Les journées suivantes se déroulèrent quasiment à l'identique à la seule exception que je mangeais de moins en moins au fil des jours. Les infirmières essayèrent de me changer de chambre et de me mettre avec une autre personne âgée mais rien n'y faisait et je restais toujours dans le même état cadavérique. J'étais allée avec Gisèle mais même l'entrain et le bavardage incessant de la danseuse ne purent me dérider. Je retournais dans ma chambre en étant de plus en plus solitaire. Je commençais alors à refuser à ce que l'on ouvre mes volets et je restais dans le noir complet. Les infirmières avaient essayé de lutter contre ma volonté mais je les menaçais de me lever. Elles obéissaient alors instantanément car elles savaient que, dans l'état de faiblesse où je me trouvais, je risquais de m'évanouir si je me levais. Je ne bougeais plus de mon lit seulement pour aller aux toilettes mais il me fallait désormais l'aide de l'une des aides-soignantes. Louise évitait de venir dans ma chambre car elle désespérait de me voir dans un si piteux état. Le personnel venait d'ailleurs faire ma toilette chaque jour car je ne bougeais quasiment plus. Le docteur était alors venu m'examiner mais celui-ci n'avait alors rien trouvé qui puisse expliquer mon état. Il avait seulement dit quand il était sorti que je me mourais. Les aides-soignantes m'avaient demandé si je voulais voir mes proches mais j'avais refusé tout contact avec eux. Des psychologues étaient venus pour essayer de me faire parler mais ils n'en avaient rien tiré. J'étais restée de marbre face à leurs questions indiscrètes sur mon état. Je croyais de moins en moins les paroles de Mathilde et, dans mon cerveau, grandissaient de plus et plus des idées morbides. Je passais mon temps réfléchir, cloîtrée dans mon lit. Plusieurs semaines s'écoulèrent depuis les révélations que j'avais faites à mes enfants et rien n'avait changé.

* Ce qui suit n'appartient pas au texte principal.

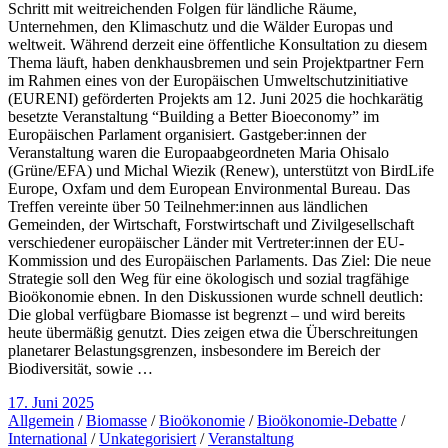
Schritt mit weitreichenden Folgen für ländliche Räume,
Unternehmen, den Klimaschutz und die Wälder Europas und
weltweit. Während derzeit eine öffentliche Konsultation zu diesem
Thema läuft, haben denkhausbremen und sein Projektpartner Fern
im Rahmen eines von der Europäischen Umweltschutzinitiative
(EURENI) geförderten Projekts am 12. Juni 2025 die hochkarätig
besetzte Veranstaltung “Building a Better Bioeconomy” im
Europäischen Parlament organisiert. Gastgeber:innen der
Veranstaltung waren die Europaabgeordneten Maria Ohisalo
(Grüne/EFA) und Michal Wiezik (Renew), unterstützt von BirdLife
Europe, Oxfam und dem European Environmental Bureau. Das
Treffen vereinte über 50 Teilnehmer:innen aus ländlichen
Gemeinden, der Wirtschaft, Forstwirtschaft und Zivilgesellschaft
verschiedener europäischer Länder mit Vertreter:innen der EU-
Kommission und des Europäischen Parlaments. Das Ziel: Die neue
Strategie soll den Weg für eine ökologisch und sozial tragfähige
Bioökonomie ebnen. In den Diskussionen wurde schnell deutlich:
Die global verfügbare Biomasse ist begrenzt – und wird bereits
heute übermäßig genutzt. Dies zeigen etwa die Überschreitungen
planetarer Belastungsgrenzen, insbesondere im Bereich der
Biodiversität, sowie …
17. Juni 2025
Allgemein
/
Biomasse
/
Bioökonomie
/
Bioökonomie-Debatte
/
International
/
Unkategorisiert
/
Veranstaltung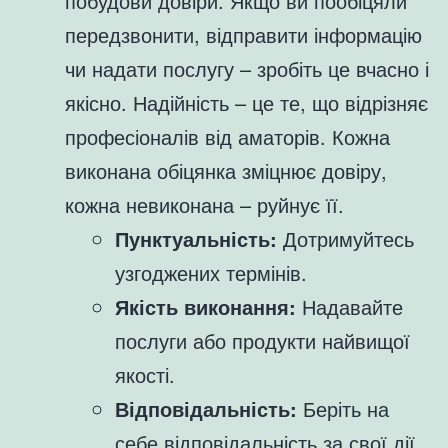
побудови довіри. Якщо ви пообіцяли
передзвонити, відправити інформацію
чи надати послугу – зробіть це вчасно і
якісно. Надійність – це те, що відрізняє
професіоналів від аматорів. Кожна
виконана обіцянка зміцнює довіру,
кожна невиконана – руйнує її.
Пунктуальність:
Дотримуйтесь
узгоджених термінів.
Якість виконання:
Надавайте
послуги або продукти найвищої
якості.
Відповідальність:
Беріть на
себе відповідальність за свої дії.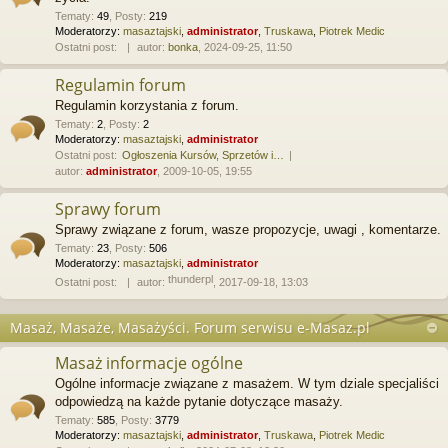
Tematy
:
49
,
Posty
:
219
Moderatorzy:
masaztajski
,
administrator
,
Truskawa
,
Piotrek Medic
Ostatni post:
autor:
bonka
, 2024-09-25, 11:50
Regulamin forum
Regulamin korzystania z forum.
Tematy
:
2
,
Posty
:
2
Moderatorzy:
masaztajski
,
administrator
Ostatni post:
Ogłoszenia Kursów, Sprzetów i…
autor:
administrator
, 2009-10-05, 19:55
Sprawy forum
Sprawy związane z forum, wasze propozycje, uwagi , komentarze.
Tematy
:
23
,
Posty
:
506
Moderatorzy:
masaztajski
,
administrator
thunderpl
Ostatni post:
autor:
, 2017-09-18, 13:03
Masaż, Masaże, Masażyści. Forum serwisu e-Masaz.pl
Masaż informacje ogólne
Ogólne informacje związane z masażem. W tym dziale specjaliści
odpowiedzą na każde pytanie dotyczące masaży.
Tematy
:
585
,
Posty
:
3779
Moderatorzy:
masaztajski
,
administrator
,
Truskawa
,
Piotrek Medic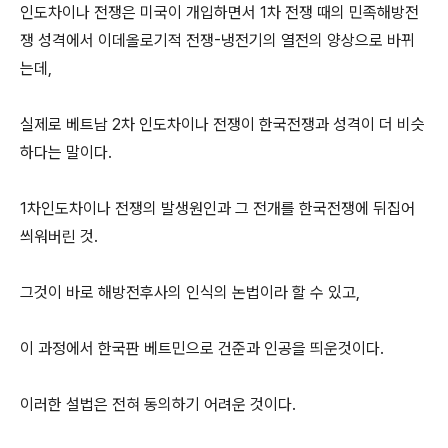
인도차이나 전쟁은 미국이 개입하면서 1차 전쟁 때의 민족해방전
쟁 성격에서 이데올로기적 전쟁-냉전기의 열전의 양상으로 바뀌
는데,
실제로 베트남 2차 인도차이나 전쟁이 한국전쟁과 성격이 더 비슷
하다는 말이다.
1차인도차이나 전쟁의 발생원인과 그 전개를 한국전쟁에 뒤집어
씌워버린 것.
그것이 바로 해방전후사의 인식의 논법이라 할 수 있고,
이 과정에서 한국판 베트민으로 건준과 인공을 띄운것이다.
이러한 설법은 전혀 동의하기 어려운 것이다.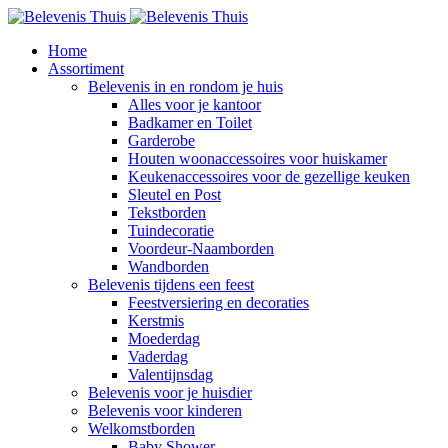
Home
Assortiment
Belevenis in en rondom je huis
Alles voor je kantoor
Badkamer en Toilet
Garderobe
Houten woonaccessoires voor huiskamer
Keukenaccessoires voor de gezellige keuken
Sleutel en Post
Tekstborden
Tuindecoratie
Voordeur-Naamborden
Wandborden
Belevenis tijdens een feest
Feestversiering en decoraties
Kerstmis
Moederdag
Vaderdag
Valentijnsdag
Belevenis voor je huisdier
Belevenis voor kinderen
Welkomstborden
Baby Shower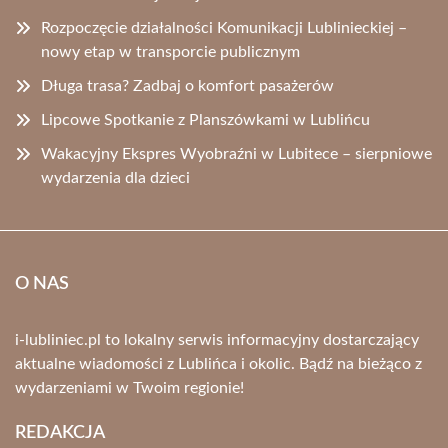
Rozpoczęcie działalności Komunikacji Lublinieckiej –
nowy etap w transporcie publicznym
Długa trasa? Zadbaj o komfort pasażerów
Lipcowe Spotkanie z Planszówkami w Lublińcu
Wakacyjny Ekspres Wyobraźni w Lubitece – sierpniowe
wydarzenia dla dzieci
O NAS
i-lubliniec.pl to lokalny serwis informacyjny dostarczający
aktualne wiadomości z Lublińca i okolic. Bądź na bieżąco z
wydarzeniami w Twoim regionie!
REDAKCJA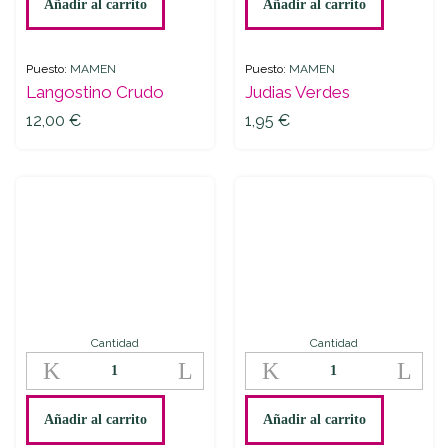
Añadir al carrito
Añadir al carrito
Puesto:
MAMEN
Puesto:
MAMEN
Langostino Crudo
Judias Verdes
12,00
€
1,95
€
Cantidad
Cantidad
Salmón
Mejillón
quantity
Media
Concha
quantity
Añadir al carrito
Añadir al carrito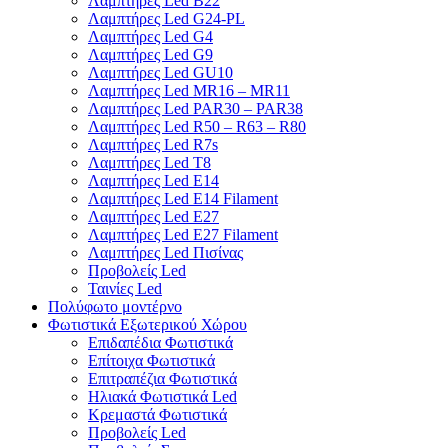
Λαμπτήρες Led B22
Λαμπτήρες Led G24-PL
Λαμπτήρες Led G4
Λαμπτήρες Led G9
Λαμπτήρες Led GU10
Λαμπτήρες Led MR16 – MR11
Λαμπτήρες Led PAR30 – PAR38
Λαμπτήρες Led R50 – R63 – R80
Λαμπτήρες Led R7s
Λαμπτήρες Led T8
Λαμπτήρες Led Ε14
Λαμπτήρες Led Ε14 Filament
Λαμπτήρες Led Ε27
Λαμπτήρες Led Ε27 Filament
Λαμπτήρες Led Πισίνας
Προβολείς Led
Ταινίες Led
Πολύφωτο μοντέρνο
Φωτιστικά Εξωτερικού Χώρου
Επιδαπέδια Φωτιστικά
Επίτοιχα Φωτιστικά
Επιτραπέζια Φωτιστικά
Ηλιακά Φωτιστικά Led
Κρεμαστά Φωτιστικά
Προβολείς Led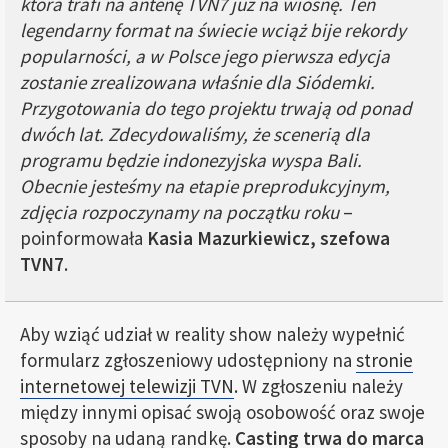
która trafi na antenę TVN7 już na wiosnę. Ten
legendarny format na świecie wciąż bije rekordy
popularności, a w Polsce jego pierwsza edycja
zostanie zrealizowana właśnie dla Siódemki.
Przygotowania do tego projektu trwają od ponad
dwóch lat. Zdecydowaliśmy, że scenerią dla
programu będzie indonezyjska wyspa Bali.
Obecnie jesteśmy na etapie preprodukcyjnym,
zdjęcia rozpoczynamy na początku roku
–
poinformowała
Kasia Mazurkiewicz, szefowa
TVN7
.
Aby wziąć udział w reality show należy wypełnić
formularz zgłoszeniowy udostępniony na
stronie
internetowej telewizji TVN
. W zgłoszeniu należy
między innymi opisać swoją osobowość oraz swoje
sposoby na udaną randkę.
Casting trwa do marca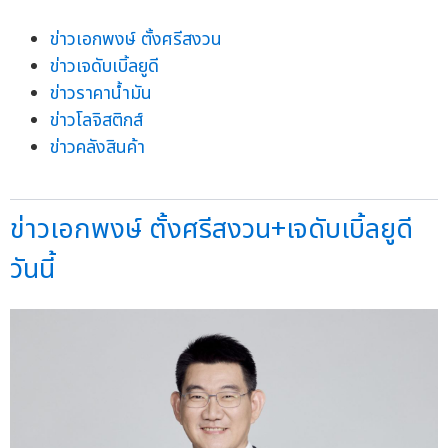
ข่าวเอกพงษ์ ตั้งศรีสงวน
ข่าวเจดับเบิ้ลยูดี
ข่าวราคาน้ำมัน
ข่าวโลจิสติกส์
ข่าวคลังสินค้า
ข่าวเอกพงษ์ ตั้งศรีสงวน+เจดับเบิ้ลยูดี
วันนี้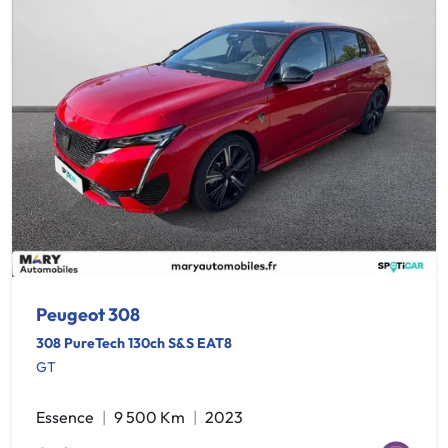
Peugeot 308
308 PureTech 130ch S&S EAT8
GT
Essence
9 500 Km
2023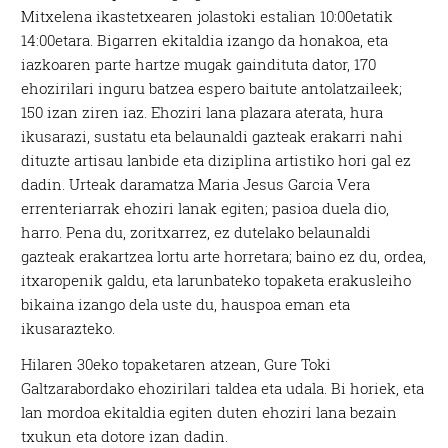
Mitxelena ikastetxearen jolastoki estalian 10:00etatik
14:00etara. Bigarren ekitaldia izango da honakoa, eta
iazkoaren parte hartze mugak gaindituta dator, 170
ehozirilari inguru batzea espero baitute antolatzaileek;
150 izan ziren iaz. Ehoziri lana plazara aterata, hura
ikusarazi, sustatu eta belaunaldi gazteak erakarri nahi
dituzte artisau lanbide eta diziplina artistiko hori gal ez
dadin. Urteak daramatza Maria Jesus Garcia Vera
errenteriarrak ehoziri lanak egiten; pasioa duela dio,
harro. Pena du, zoritxarrez, ez dutelako belaunaldi
gazteak erakartzea lortu arte horretara; baino ez du, ordea,
itxaropenik galdu, eta larunbateko topaketa erakusleiho
bikaina izango dela uste du, hauspoa eman eta
ikusarazteko.
Hilaren 30eko topaketaren atzean, Gure Toki
Galtzarabordako ehozirilari taldea eta udala. Bi horiek, eta
lan mordoa ekitaldia egiten duten ehoziri lana bezain
txukun eta dotore izan dadin.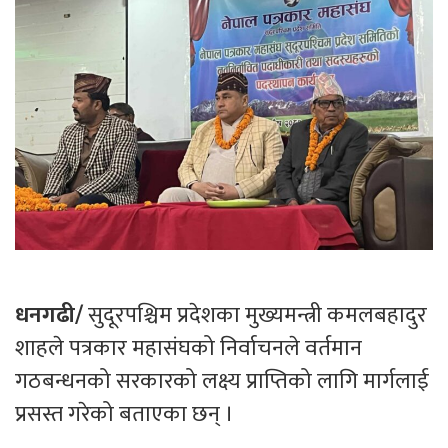
धनगढी/
सुदूरपश्चिम प्रदेशका मुख्यमन्त्री कमलबहादुर
शाहले पत्रकार महासंघको निर्वाचनले वर्तमान
गठबन्धनको सरकारको लक्ष्य प्राप्तिको लागि मार्गलाई
प्रसस्त गरेको बताएका छन् ।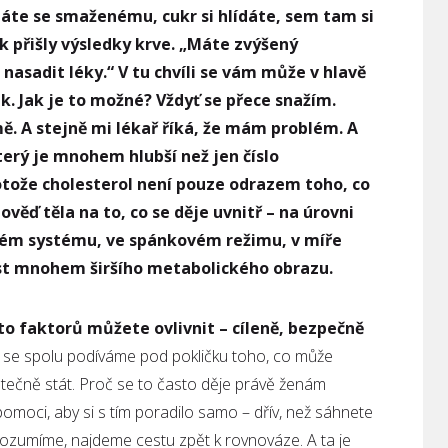
áte se smaženému, cukr si hlídáte, sem tam si
k přišly výsledky krve. „Máte zvýšený
asadit léky.“ V tu chvíli se vám může v hlavě
k. Jak je to možné? Vždyť se přece snažím.
ě. A stejně mi lékař říká, že mám problém. A
terý je mnohem hlubší než jen číslo
otože cholesterol není pouze odrazem toho, co
věď těla na to, co se děje uvnitř – na úrovni
vém systému, ve spánkovém režimu, v míře
část mnohem širšího metabolického obrazu.
to faktorů můžete ovlivnit – cíleně, bezpečně
 se spolu podíváme pod pokličku toho, co může
tečně stát. Proč se to často děje právě ženám
 pomoci, aby si s tím poradilo samo – dřív, než sáhnete
orozumíme, najdeme cestu zpět k rovnováze. A ta je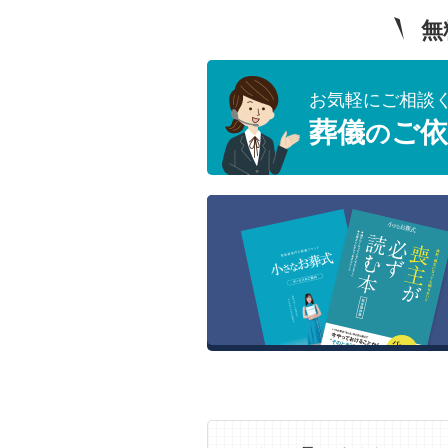
無
お気軽にご相談
葬儀
ご依
の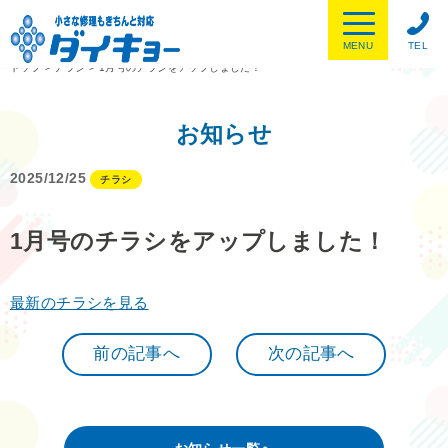
MENU
TEL
トップ
>
チラシ
>
1月号のチラシをアップしました！
お知らせ
2025/12/25
チラシ
1月号のチラシをアップしました！
最新のチラシを見る
前の記事へ
次の記事へ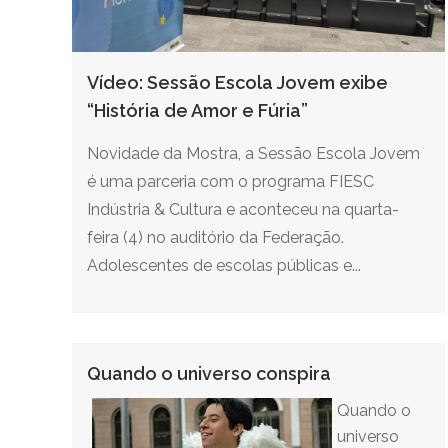
Vídeo: Sessão Escola Jovem exibe
“História de Amor e Fúria”
Novidade da Mostra, a Sessão Escola Jovem
é uma parceria com o programa FIESC
Indústria & Cultura e aconteceu na quarta-
feira (4) no auditório da Federação.
Adolescentes de escolas públicas e...
Quando o universo conspira
Quando o
universo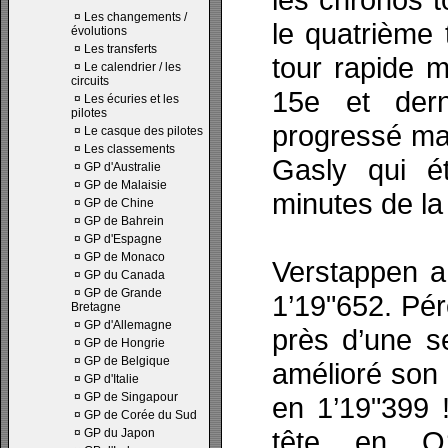
¤
Les changements /
le quatrième 
évolutions
¤
Les transferts
tour rapide m
¤
Le calendrier / les
circuits
15e et dern
¤
Les écuries et les
pilotes
progressé mai
¤
Le casque des pilotes
¤
Les classements
Gasly qui ét
¤
GP d'Australie
¤
GP de Malaisie
minutes de la 
¤
GP de Chine
¤
GP de Bahrein
¤
GP d'Espagne
¤
GP de Monaco
Verstappen a
¤
GP du Canada
¤
GP de Grande
1’19"652. Pé
Bretagne
¤
GP d'Allemagne
près d’une s
¤
GP de Hongrie
¤
GP de Belgique
amélioré son 
¤
GP d'Italie
¤
GP de Singapour
en 1’19"399 !
¤
GP de Corée du Sud
tête en Q
¤
GP du Japon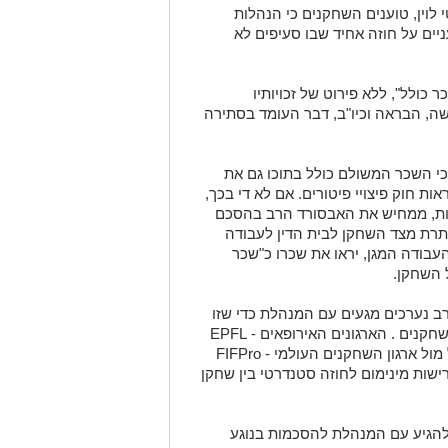
לוין, טוענים השחקנים כי הנהלות
8 שחקנים מקצועניים על חוזה אחיד שבו סעיפים לא
ולל", ללא פירוט של זכויותיו
שה, הבראה וכיו"ב, דבר העומד בסתירה
י השכר המשולם כולל בתוכו גם את
ות חוק פיצויי פיטורים. אם לא די בכך,
סותרות, ממחיש את האבסורד הרב בהסכם
תרת מצד השחקן לבית הדין לעבודה
עבודה המגן, יראו את שכרו כ"שכר
 השחקן.
רב נערכים מגעים עם המנהלת כדי שזו
תקבל ותחתום על הסכם סטנדרטי חדש לשחקנים . הארגונים האירופאים - EPFL
,ECA, UEFA , חתמו לפני כחמש שנים אל מול ארגון השחקנים העולמי - FIFPro
שות מינימום לחוזה סטנדרטי בין שחקן
ראל להגיע עם המנהלת להסכמות בנוגע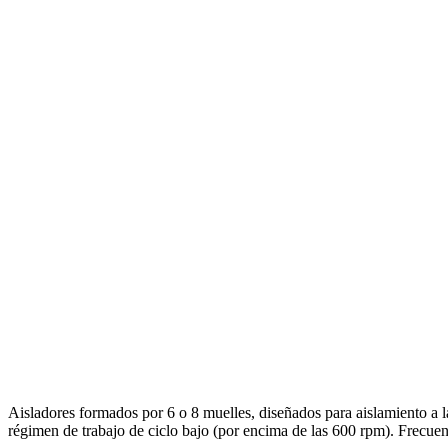
Aisladores formados por 6 o 8 muelles, diseñados para aislamiento a l
régimen de trabajo de ciclo bajo (por encima de las 600 rpm). Frecuen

Mais un jour, j'eus soif. J'appelais alors quelqu'un pour qu'il vienne m'aider mais personne ne vint. J'avais la gorge sèche et je décidais alors d'aller me chercher un verre d'eau par mes propres moyens dans la salle de bain. Je poussais mes couvertures et sortis mes jambes maigres de mon lit. Elles étaient engourdies car j'avais si peu marché durant les dernières semaines. Je me mis debout mais j'étais toujours accrochée aux barreaux de mon lit. Je sentais mes jambes qui faiblissaient sous mon propre poids. Je pris mon courage à deux mains et lâchais mon lit. Je commençais à marcher lentement jusqu'à mon évier dans la salle de bain. Cependant, à la moitié de mon chemin, tout se mit à tourner dans ma tête et mes jambes eurent de plus en plus de mal à supporter mon corps. Je fis encore deux petits pas avant de m'écrouler complètement sur le sol froid. Ma tête heurta violemment le sol carrelé et tout se fit noir autour de moi. J'eus encore quelques sensations avant de m'évanouir complètement.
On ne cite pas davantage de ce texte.